(Saved data entries)

# # # # # # #

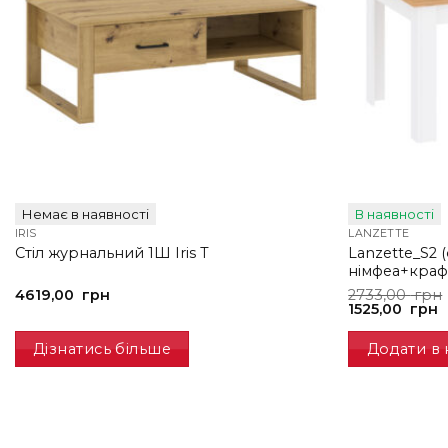
Немає в наявності
В наявності
IRIS
LANZETTE
Lanzette_S2 (
Стіл журнальний 1Ш Iris T
німфеа+краф
Оригінальна
Поточна
4619,00
грн
2733,00
грн
ціна:
ціна:
1525,00
грн
2733,00
1525,00
грн.
грн.
Дізнатись більше
Додати в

# # # # # # #

• Problem details:
Omit all pictures while transcribing the entries verbatim.

• Answer space:
Немає в наявності
В наявності
IRIS
LANZETTE
Lanzette_S2 (
Стіл журнальний 1Ш Iris T
німфеа+краф
Оригінальна
Поточна
4619,00
грн
2733,00
грн
ціна:
ціна:
1525,00
грн
2733,00
1525,00
грн.
грн.
Дізнатись більше
Додати в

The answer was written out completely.